While we have been doing all this the light has faded and we have to solve the problem of getting back across to the other side of Bangkok. All around us thousands of decorative fairy lights in the trees provide a wonderland for us as we hail a taxi and negotiate our ride back. (Unless you know what you are doing, non-metered taxis in Bangkok are not a good idea, nor are tuk-tuks. Not in that traffic, anyway. Even balloonists can do risk assessment). The coloured light displays in Bankok centre are for the King's recent birthday and also for Christmas and so we have an interesting combination video of both displays, lights and Bangkok driving skills out of the back window. They really need not bother to paint white lane lines.... I'm watching the side road numbers approach 22, which should be our turn-off, but we end up two streets off outside the amazing Imperial Hotel. "Err - No. this is the wrong hotel - we need the Impala Hotel". Fortunately he realises his mistake and backtracks at even higher speed and we arrive a couple on minutes later. How much? 95 baht, about £1.50 for a 25 minute ride across the city. Worth a tip, don't you think?

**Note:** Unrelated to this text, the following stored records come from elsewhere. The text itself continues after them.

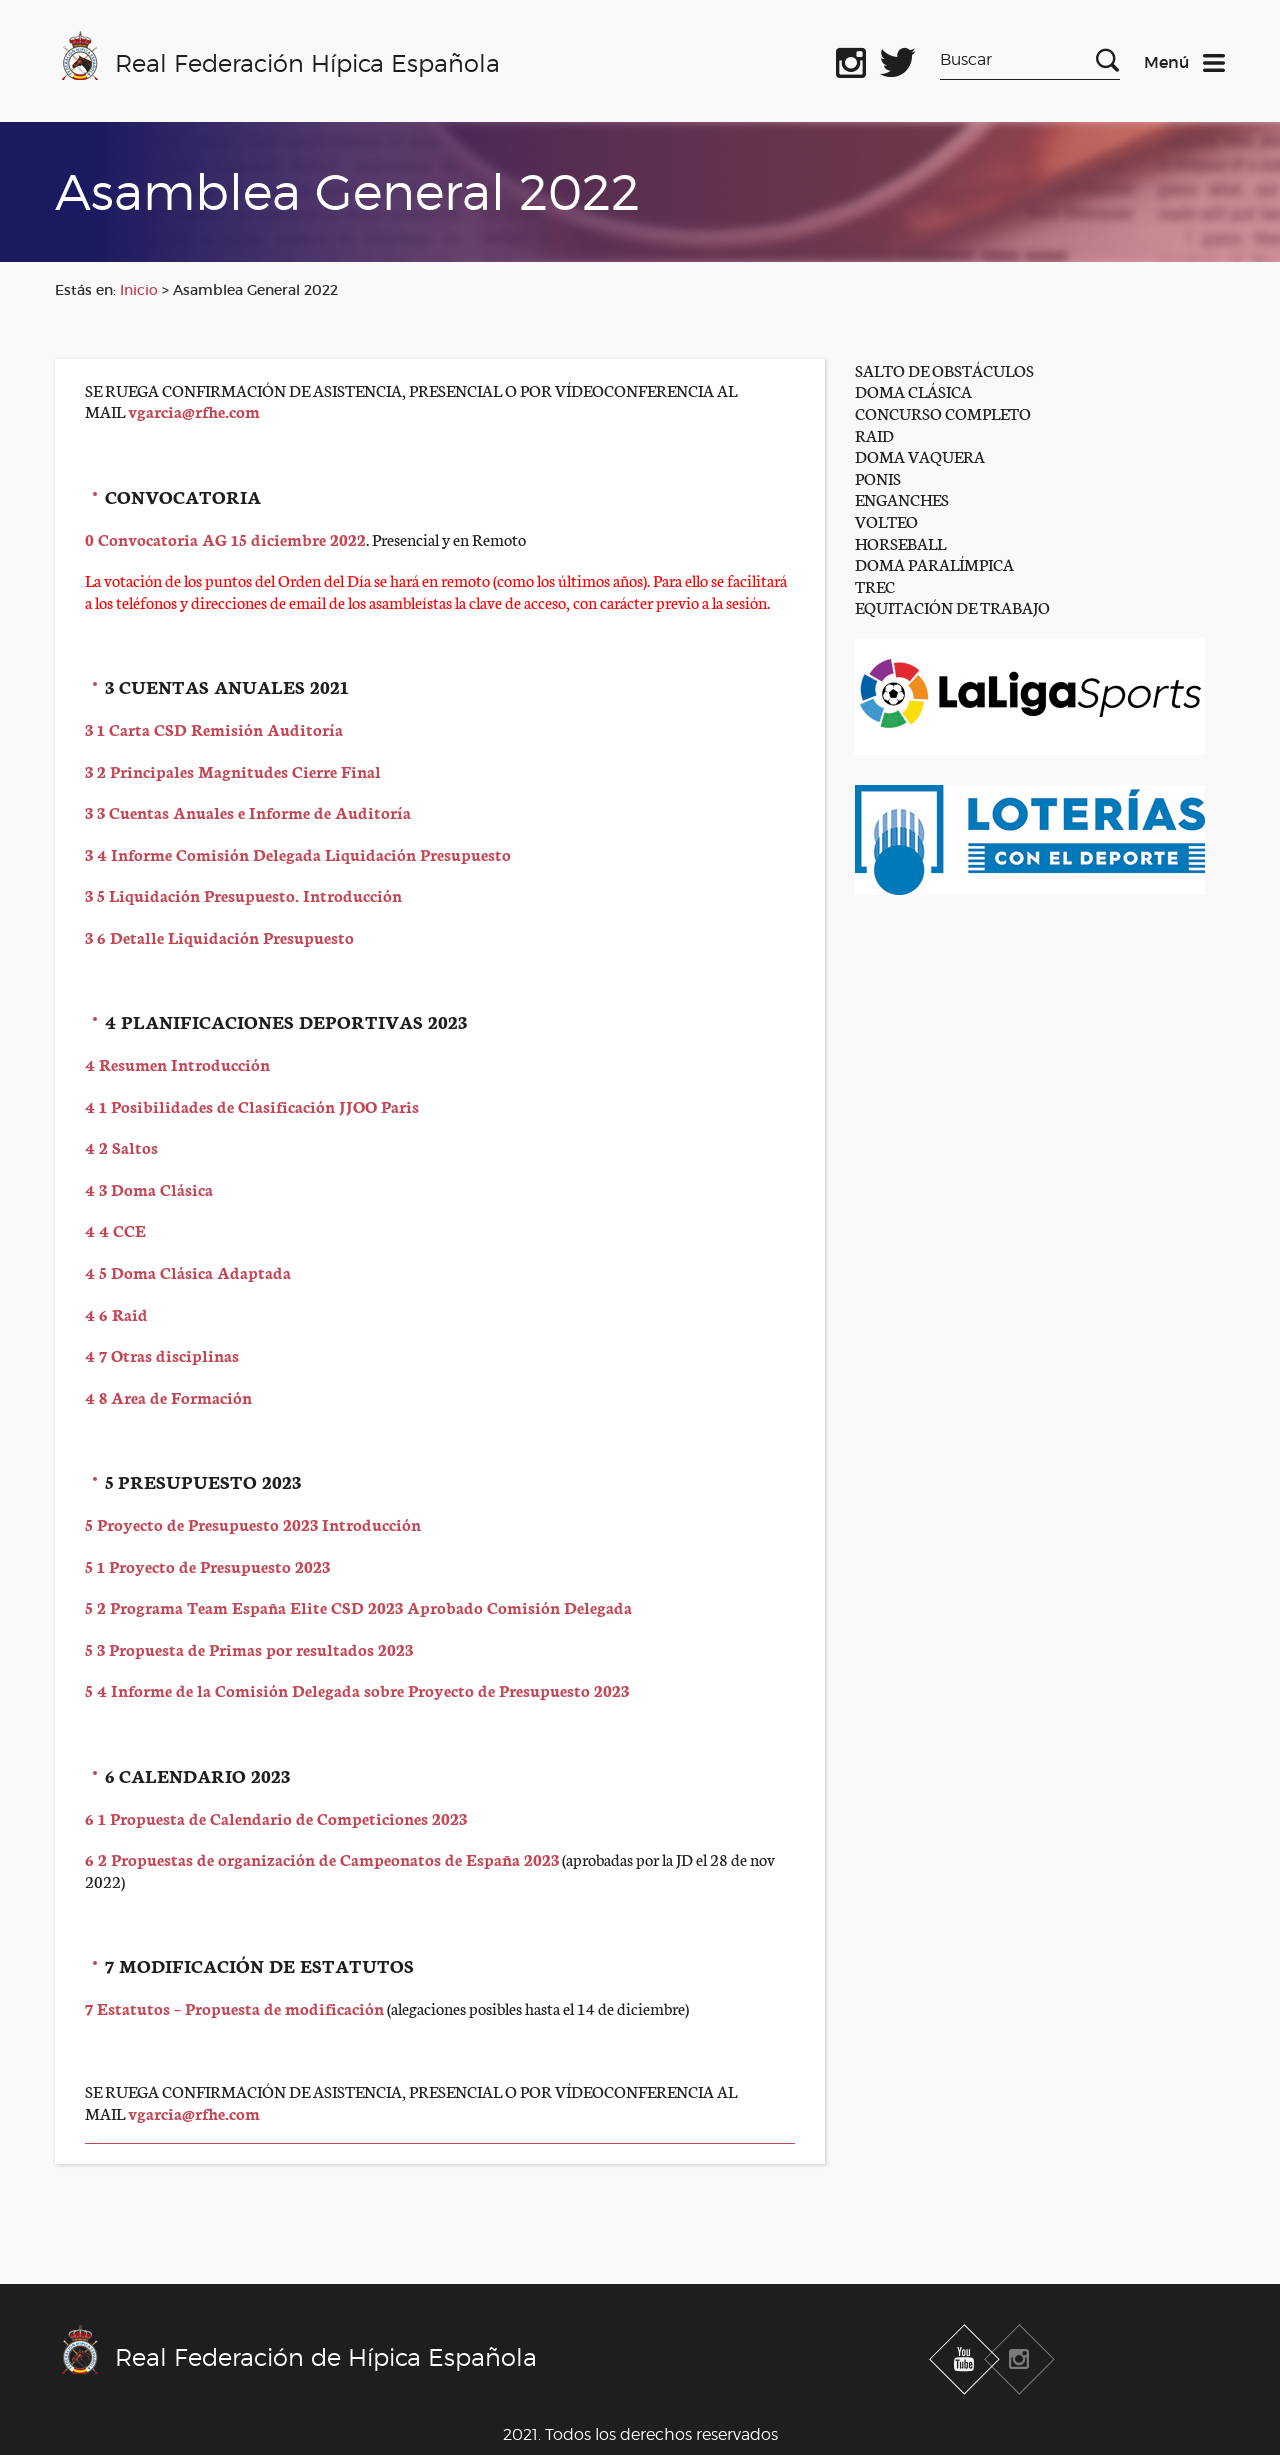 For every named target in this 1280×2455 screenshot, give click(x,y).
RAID (874, 434)
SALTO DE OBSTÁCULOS (944, 369)
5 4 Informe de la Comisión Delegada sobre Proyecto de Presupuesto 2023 (357, 1689)
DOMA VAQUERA (920, 455)
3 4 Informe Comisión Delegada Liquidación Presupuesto (298, 853)
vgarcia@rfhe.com (194, 410)
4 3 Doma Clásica (149, 1188)
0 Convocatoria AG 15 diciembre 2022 (225, 538)
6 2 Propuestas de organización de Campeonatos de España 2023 (322, 1858)
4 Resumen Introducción (177, 1063)
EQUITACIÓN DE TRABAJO (952, 606)
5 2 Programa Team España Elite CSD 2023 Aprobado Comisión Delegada (358, 1606)
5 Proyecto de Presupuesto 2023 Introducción (253, 1523)
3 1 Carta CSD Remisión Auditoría (214, 728)
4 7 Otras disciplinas (162, 1354)
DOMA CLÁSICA (913, 390)
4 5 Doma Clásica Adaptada (188, 1271)
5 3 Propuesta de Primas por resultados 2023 (249, 1648)
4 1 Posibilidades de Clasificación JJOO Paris (252, 1105)
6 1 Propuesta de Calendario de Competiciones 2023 (276, 1817)
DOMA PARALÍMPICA (934, 563)
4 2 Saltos (121, 1146)
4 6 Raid (116, 1313)
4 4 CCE (115, 1229)
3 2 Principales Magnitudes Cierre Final (233, 770)
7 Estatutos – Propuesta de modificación (234, 2007)
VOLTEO (886, 520)
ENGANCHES (902, 498)
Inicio (139, 290)
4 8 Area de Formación (168, 1396)
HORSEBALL (900, 542)
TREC (875, 585)
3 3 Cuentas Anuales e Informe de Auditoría (248, 811)
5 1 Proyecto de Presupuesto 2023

The remains of our party meet up for a final meal at the Impala. Apart from Maggie, Nigs, Yutakit and his family there are only myself and Pauline, Jenny, Barbara and Peter left now, but we make a lively party nevertheless. An unexpected treat is a parting Christmas gift from Maggie, thoughtfully tailored to a holiday event concerning the individual. Mine is a small wind chime in the form of one of the fishing trawlers that I was so keen on photographing back in Rayong. I'm truely touched by this and it now hangs in our lounge in Oxford, a trigger for all the happy memories that we will treasure of our time here. Saying goodbye is always hard and is best kept short. Time to go, so we do.
So, what of this holiday? On the surface, from the flying point of view it wasn't a huge success. There were times when I wondered if there was any point in persisting with the journal at all, but I'm glad that I did. Holidays are all too easily spoiled if you allow your expectations to rise too high. As the saying has it, it's better to travel hopefully than to arrive!. Looking back, I would still have gone even without the flying. There were too many new things, places, people and customs to ever be bored or disappointed in this wonderful country. Life has to be about exploration, of both self and one's environment; these trips that Nigs and Yutakit plan so carefully provide a supportive and easy way to do this without removing the requirement to think and plan. Remember, if you don't understand anything, tham ny ny noi!